With that in mind, the revolutionary idea that sprouted Ecovative Design is a gamechanger. Using nonfood agricultural byproducts such as cornstalk, two students at Rensselaer Polytechnic Institute developed the idea of producing an easily compostable material that could replace Styrofoam in a wide range of applications. The agricultural waste or “feedstock” is chopped up, sterilized, and inoculated with mycelium (the threadlike vegetative part of a fungus), then pressed into a preformed mold. Over the course of a few days the mycelium colonizes the agricultural waste taking the shape of the desired form. When fully colonized, the form is heated to stop growth, cooled, and then used in a wide variety of applications. Even some Fortune 500 companies have seized on the idea to make their companies and products more environmentally sound at little to no additional expense.

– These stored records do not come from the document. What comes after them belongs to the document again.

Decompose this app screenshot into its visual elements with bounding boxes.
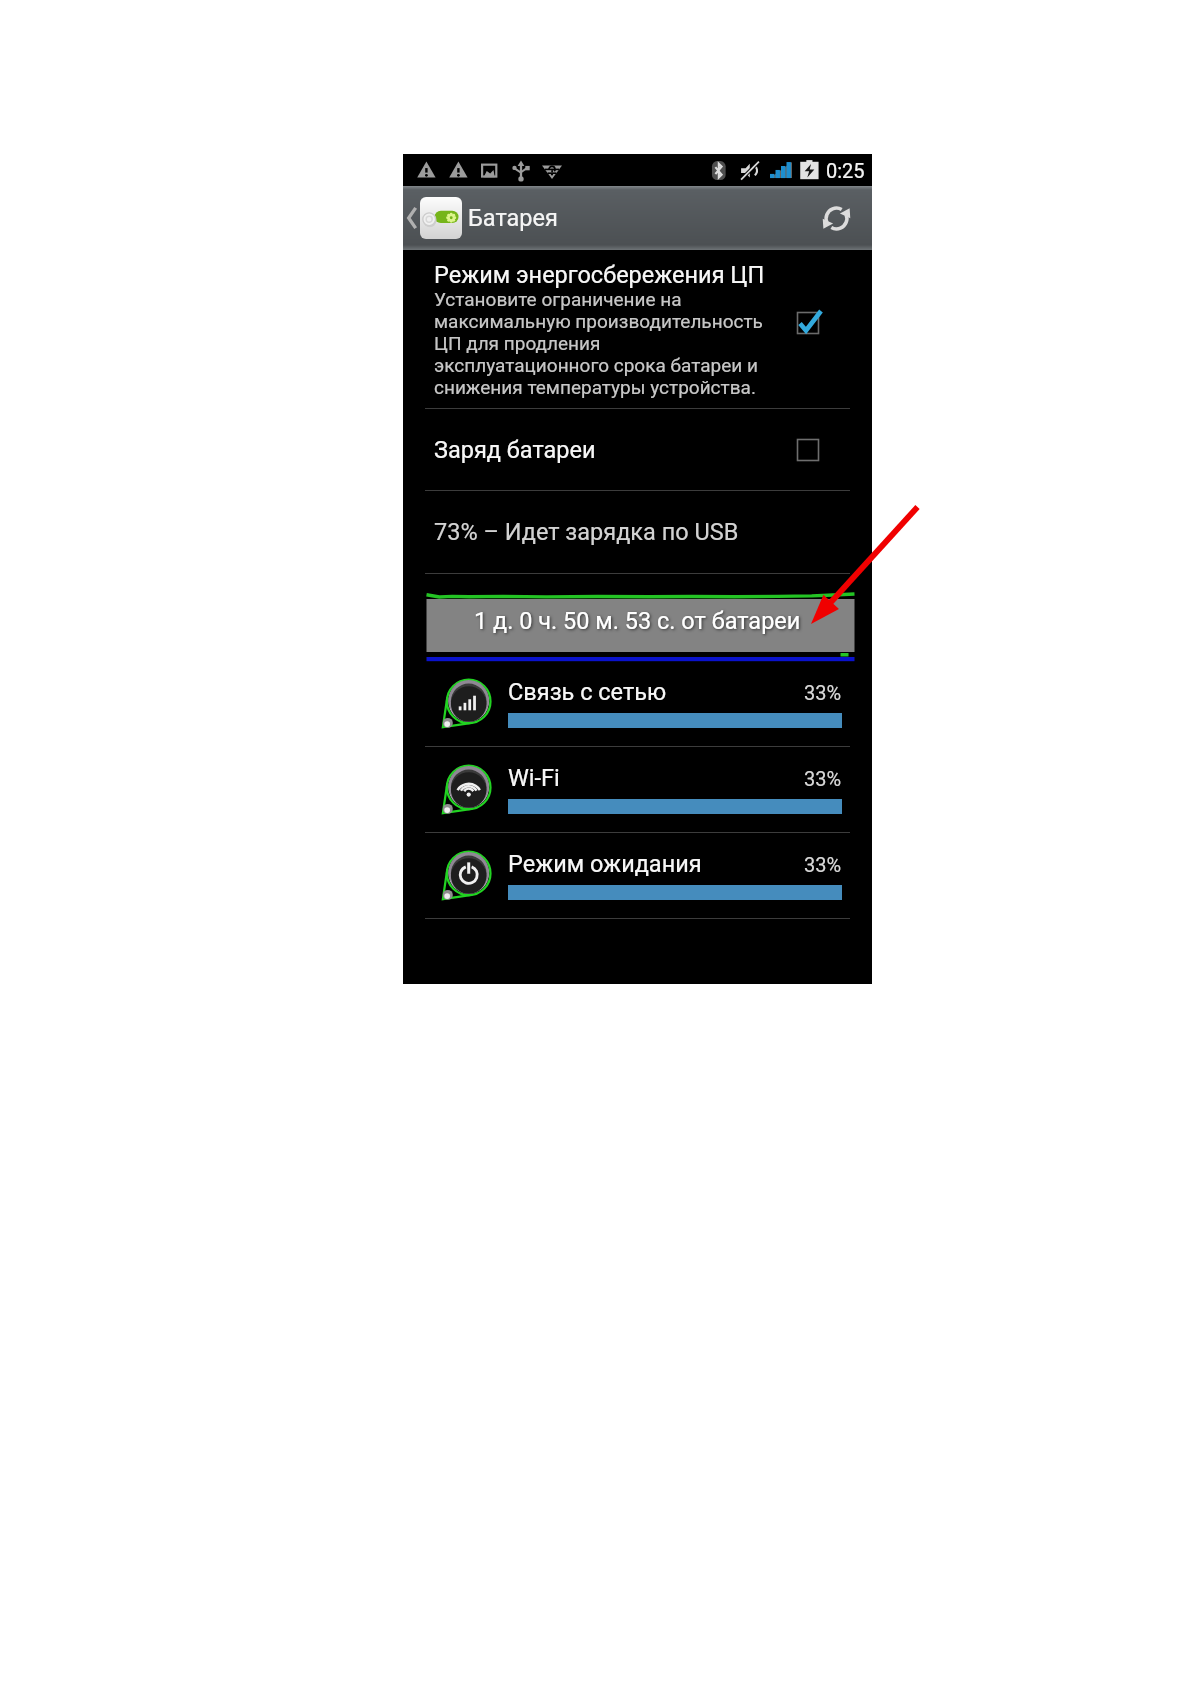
staticText: 33%: [804, 853, 842, 876]
staticText: Заряд батареи: [434, 436, 596, 464]
staticText: Связь с сетью: [508, 678, 667, 706]
button[interactable]: Связь с сетью: [403, 661, 872, 746]
button[interactable]: Режим энергосбережения ЦП: [403, 250, 872, 408]
button[interactable]: Режим ожидания: [403, 833, 872, 918]
button[interactable]: Back: [403, 186, 420, 250]
staticText: 1 д. 0 ч. 50 м. 53 с. от батареи: [474, 607, 801, 635]
button[interactable]: Back: [403, 186, 872, 250]
staticText: Режим ожидания: [508, 850, 702, 878]
staticText: Wi-Fi: [508, 764, 560, 792]
staticText: 73% – Идет зарядка по USB: [434, 518, 739, 546]
staticText: Установите ограничение на максимальную п…: [434, 289, 763, 399]
button[interactable]: Wi-Fi: [403, 747, 872, 832]
staticText: 33%: [804, 681, 842, 704]
staticText: 33%: [804, 767, 842, 790]
staticText: 0:25: [826, 159, 865, 182]
staticText: Режим энергосбережения ЦП: [434, 261, 765, 289]
button[interactable]: Checked: [793, 308, 823, 338]
button[interactable]: Refresh: [808, 190, 864, 246]
button[interactable]: Unchecked: [793, 435, 823, 465]
staticText: Батарея: [468, 204, 558, 232]
button[interactable]: Заряд батареи: [403, 409, 872, 490]
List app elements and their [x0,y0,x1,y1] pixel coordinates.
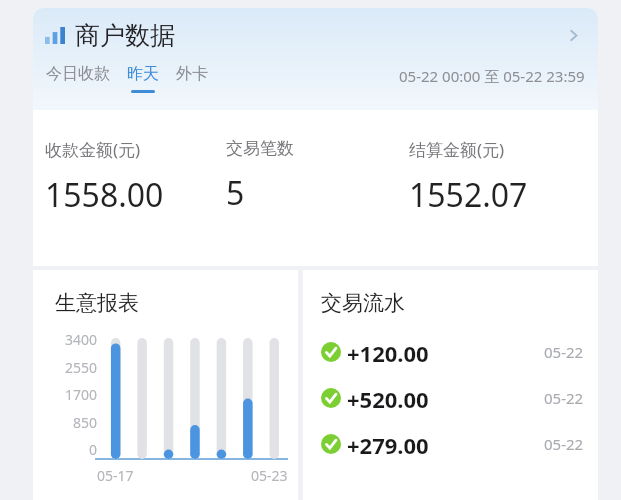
staticText: 05-23 [251,466,288,485]
button[interactable]: +279.00 [321,430,584,457]
staticText: 交易笔数 [226,138,294,159]
button[interactable]: 交易笔数 [226,138,409,215]
staticText: 昨天 [127,64,159,84]
staticText: 生意报表 [55,290,139,316]
button[interactable]: 今日收款 [45,64,111,93]
staticText: 1700 [64,385,97,404]
button[interactable]: 商户数据 [33,8,598,62]
button[interactable]: +120.00 [321,338,584,365]
staticText: 今日收款 [46,64,110,84]
button[interactable]: 收款金额(元) [45,138,226,217]
button[interactable]: 结算金额(元) [409,138,586,217]
staticText: 3400 [64,330,97,349]
staticText: +279.00 [347,430,429,457]
button[interactable]: 昨天 [126,64,160,93]
button[interactable]: 生意报表 [33,270,298,500]
button[interactable]: +520.00 [321,384,584,411]
button[interactable]: 交易流水 [303,270,598,500]
staticText: 收款金额(元) [45,138,141,161]
staticText: 5 [226,171,245,215]
staticText: 交易流水 [321,290,405,316]
staticText: 1552.07 [409,173,528,217]
staticText: +120.00 [347,338,429,365]
button[interactable]: 外卡 [175,64,209,93]
staticText: 外卡 [176,64,208,84]
staticText: 05-22 [544,388,584,408]
staticText: 05-22 [544,342,584,362]
staticText: 05-22 [544,434,584,454]
staticText: 850 [72,413,97,432]
other: 查看更多 [560,22,586,48]
staticText: 商户数据 [75,20,175,51]
staticText: 05-22 00:00 至 05-22 23:59 [399,66,585,86]
staticText: 结算金额(元) [409,138,505,161]
staticText: 2550 [64,358,97,377]
staticText: +520.00 [347,384,429,411]
staticText: 05-17 [97,466,134,485]
staticText: 0 [88,440,97,459]
staticText: 1558.00 [45,173,164,217]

Some forms are designed for use as insulation, others for shipping electronics, and others for shipping wine bottles; the potential applications are almost endless, and can be used almost any way that Styrofoam can. The mycelium forms are fire, moisture, and impact resistant and in its most important difference from Styrofoam, fully compostable! In the near future we may see widespread use of mycelium products, “Nature’s Polymer.”
Mycelium electrical circuits? No longer so far-fetched.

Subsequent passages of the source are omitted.